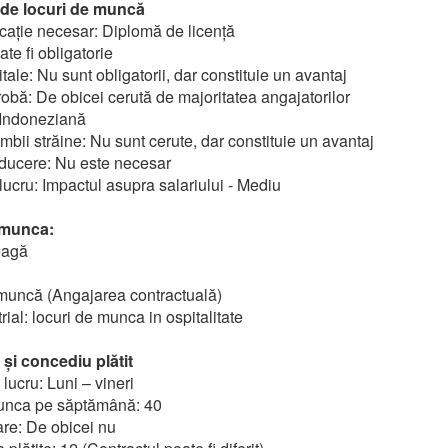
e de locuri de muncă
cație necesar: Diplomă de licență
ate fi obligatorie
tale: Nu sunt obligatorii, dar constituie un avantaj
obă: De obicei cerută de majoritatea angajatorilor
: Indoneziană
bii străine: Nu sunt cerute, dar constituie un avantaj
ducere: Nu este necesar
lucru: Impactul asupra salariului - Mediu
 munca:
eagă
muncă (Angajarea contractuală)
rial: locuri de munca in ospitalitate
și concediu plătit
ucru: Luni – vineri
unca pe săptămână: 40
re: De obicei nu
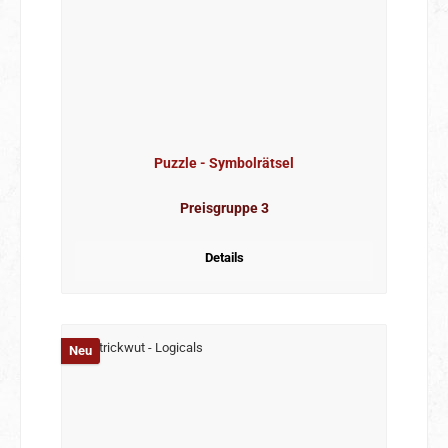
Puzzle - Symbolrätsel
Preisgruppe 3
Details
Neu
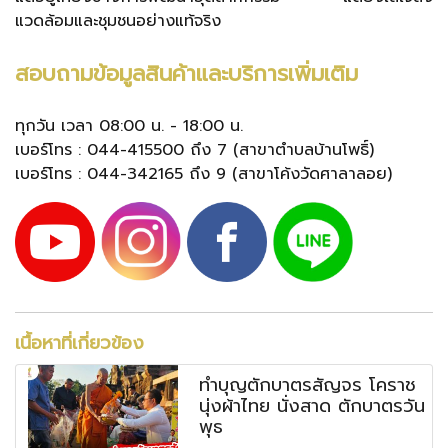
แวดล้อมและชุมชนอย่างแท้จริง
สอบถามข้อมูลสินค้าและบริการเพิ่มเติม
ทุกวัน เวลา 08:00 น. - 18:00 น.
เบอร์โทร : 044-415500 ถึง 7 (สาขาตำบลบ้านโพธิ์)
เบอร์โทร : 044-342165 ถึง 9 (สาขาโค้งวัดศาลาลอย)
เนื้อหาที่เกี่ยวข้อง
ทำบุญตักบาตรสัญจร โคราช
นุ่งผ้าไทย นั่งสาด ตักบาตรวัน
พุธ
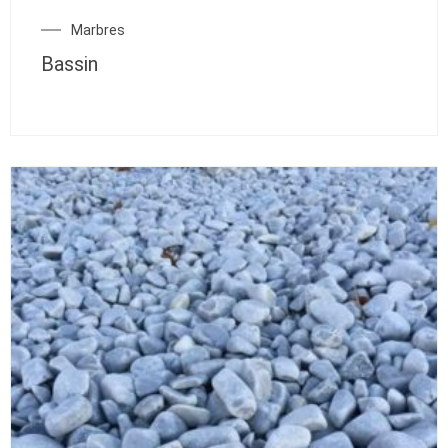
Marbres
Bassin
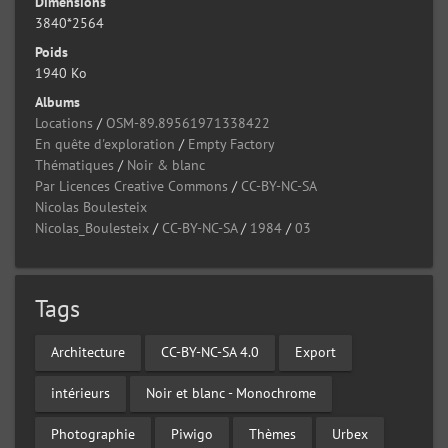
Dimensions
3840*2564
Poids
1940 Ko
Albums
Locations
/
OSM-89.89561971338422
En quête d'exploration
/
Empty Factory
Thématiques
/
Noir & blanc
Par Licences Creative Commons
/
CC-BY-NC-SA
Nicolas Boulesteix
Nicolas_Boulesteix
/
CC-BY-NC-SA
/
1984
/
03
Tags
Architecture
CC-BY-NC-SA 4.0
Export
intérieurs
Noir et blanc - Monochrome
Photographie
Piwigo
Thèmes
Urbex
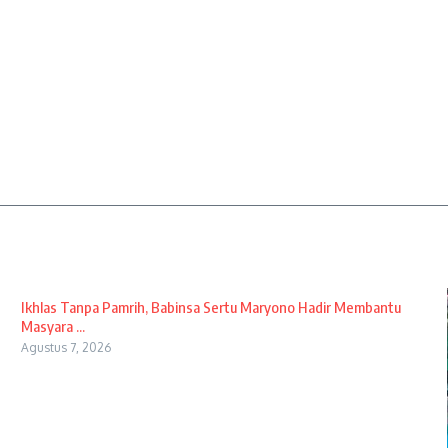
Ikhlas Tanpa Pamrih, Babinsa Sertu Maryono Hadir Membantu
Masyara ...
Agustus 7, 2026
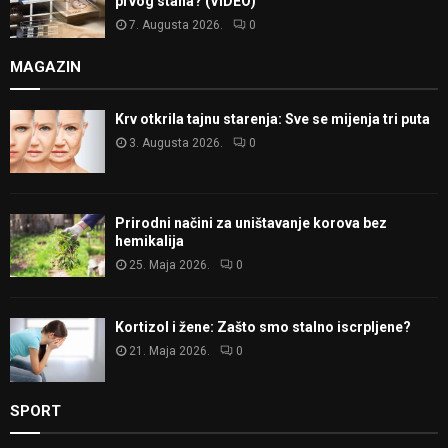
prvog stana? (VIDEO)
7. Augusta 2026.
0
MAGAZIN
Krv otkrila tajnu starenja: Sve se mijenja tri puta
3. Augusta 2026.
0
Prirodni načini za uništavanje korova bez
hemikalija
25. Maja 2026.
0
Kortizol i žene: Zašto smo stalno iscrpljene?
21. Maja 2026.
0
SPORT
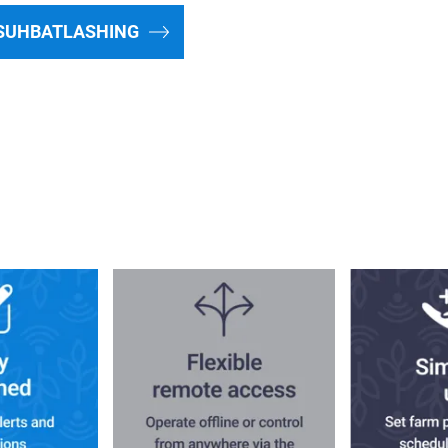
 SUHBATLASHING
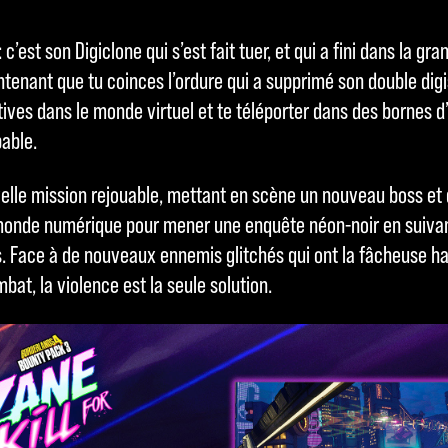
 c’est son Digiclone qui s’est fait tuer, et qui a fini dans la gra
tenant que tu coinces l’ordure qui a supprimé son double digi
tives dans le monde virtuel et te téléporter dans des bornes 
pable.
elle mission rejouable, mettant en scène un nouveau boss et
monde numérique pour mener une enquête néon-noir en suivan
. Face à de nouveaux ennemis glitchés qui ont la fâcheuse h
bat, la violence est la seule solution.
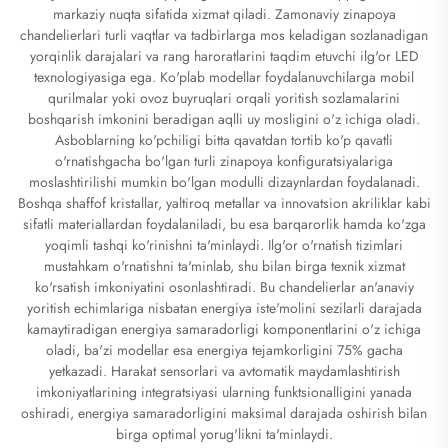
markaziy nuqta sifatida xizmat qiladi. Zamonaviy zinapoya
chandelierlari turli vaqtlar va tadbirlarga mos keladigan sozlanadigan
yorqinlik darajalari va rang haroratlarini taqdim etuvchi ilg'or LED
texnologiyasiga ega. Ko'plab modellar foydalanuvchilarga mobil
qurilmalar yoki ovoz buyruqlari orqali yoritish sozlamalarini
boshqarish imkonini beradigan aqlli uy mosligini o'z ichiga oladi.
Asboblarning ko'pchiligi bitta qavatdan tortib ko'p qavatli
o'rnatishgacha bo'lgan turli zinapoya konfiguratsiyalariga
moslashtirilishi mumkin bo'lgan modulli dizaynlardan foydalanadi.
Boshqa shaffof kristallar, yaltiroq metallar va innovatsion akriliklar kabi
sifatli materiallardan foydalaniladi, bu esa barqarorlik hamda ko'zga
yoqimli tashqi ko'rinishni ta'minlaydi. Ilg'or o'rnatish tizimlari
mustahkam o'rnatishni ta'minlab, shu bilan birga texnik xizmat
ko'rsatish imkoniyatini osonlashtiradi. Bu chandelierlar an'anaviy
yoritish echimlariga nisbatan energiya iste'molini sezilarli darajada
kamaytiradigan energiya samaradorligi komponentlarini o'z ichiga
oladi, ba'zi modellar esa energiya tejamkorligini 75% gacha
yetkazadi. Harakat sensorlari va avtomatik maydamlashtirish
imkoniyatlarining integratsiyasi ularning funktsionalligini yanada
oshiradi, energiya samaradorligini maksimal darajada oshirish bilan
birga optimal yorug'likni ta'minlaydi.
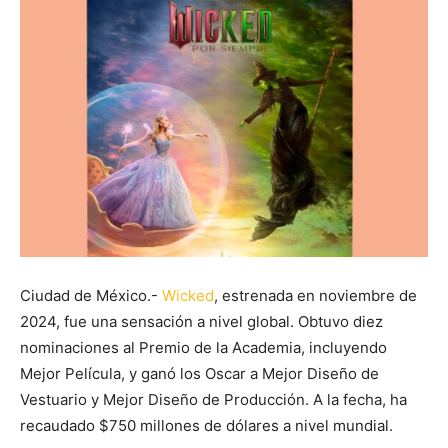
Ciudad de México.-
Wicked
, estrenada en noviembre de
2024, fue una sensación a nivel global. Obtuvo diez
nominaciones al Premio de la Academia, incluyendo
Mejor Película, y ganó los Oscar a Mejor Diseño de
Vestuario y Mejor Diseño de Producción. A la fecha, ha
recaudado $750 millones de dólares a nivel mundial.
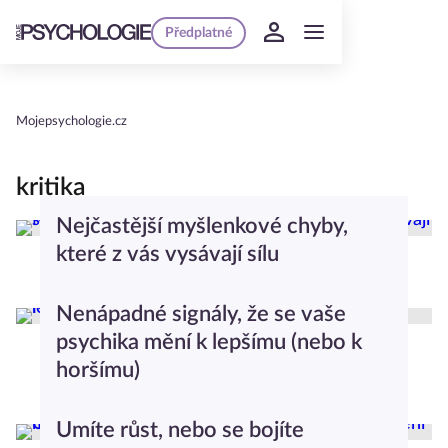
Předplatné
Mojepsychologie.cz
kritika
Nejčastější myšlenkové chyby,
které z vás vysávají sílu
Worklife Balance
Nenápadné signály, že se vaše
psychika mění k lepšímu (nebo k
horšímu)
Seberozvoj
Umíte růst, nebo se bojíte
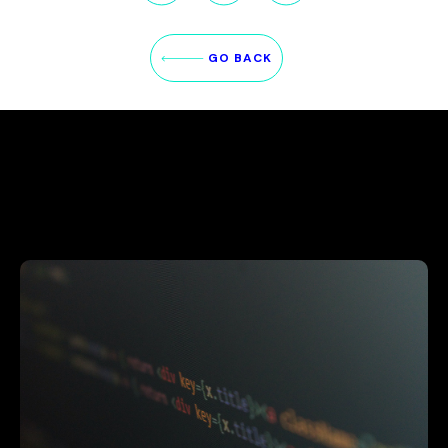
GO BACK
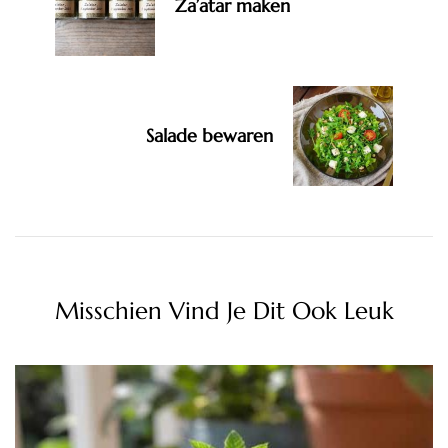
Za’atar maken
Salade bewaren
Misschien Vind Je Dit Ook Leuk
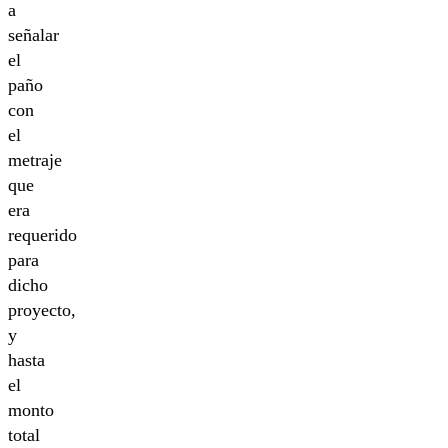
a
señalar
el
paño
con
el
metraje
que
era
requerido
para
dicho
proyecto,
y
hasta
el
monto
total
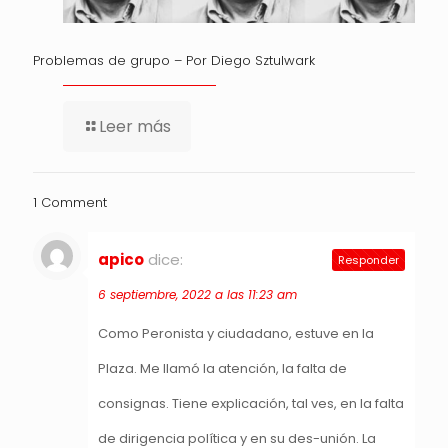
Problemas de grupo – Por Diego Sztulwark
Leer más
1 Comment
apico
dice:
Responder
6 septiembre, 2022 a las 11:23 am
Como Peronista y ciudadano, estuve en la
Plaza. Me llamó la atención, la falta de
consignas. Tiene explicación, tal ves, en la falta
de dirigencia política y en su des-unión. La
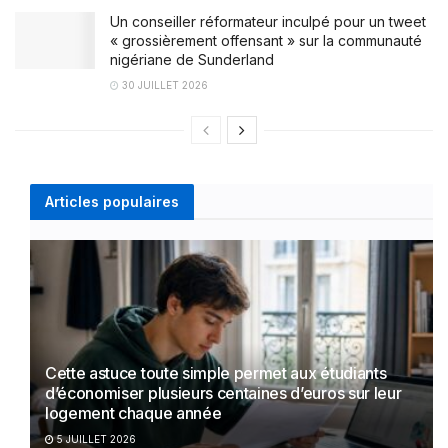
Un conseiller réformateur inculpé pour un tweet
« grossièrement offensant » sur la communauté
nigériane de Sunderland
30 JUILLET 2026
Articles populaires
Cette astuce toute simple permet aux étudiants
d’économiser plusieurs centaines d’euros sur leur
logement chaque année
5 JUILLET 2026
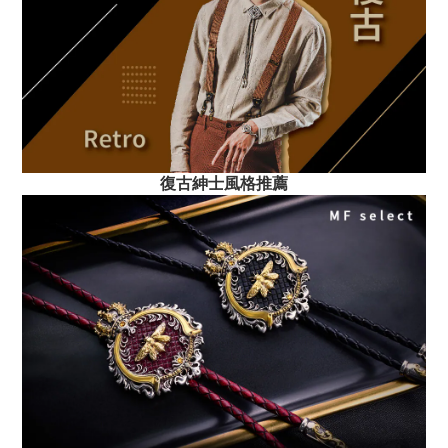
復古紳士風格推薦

● ● ●

■ **Work instructions**: Pull every line with the string "Mejor" from the data above.

■ **Output**:
Mejor Película, y ganó los Oscar a Mejor Diseño de
Vestuario y Mejor Diseño de Producción. A la fecha, ha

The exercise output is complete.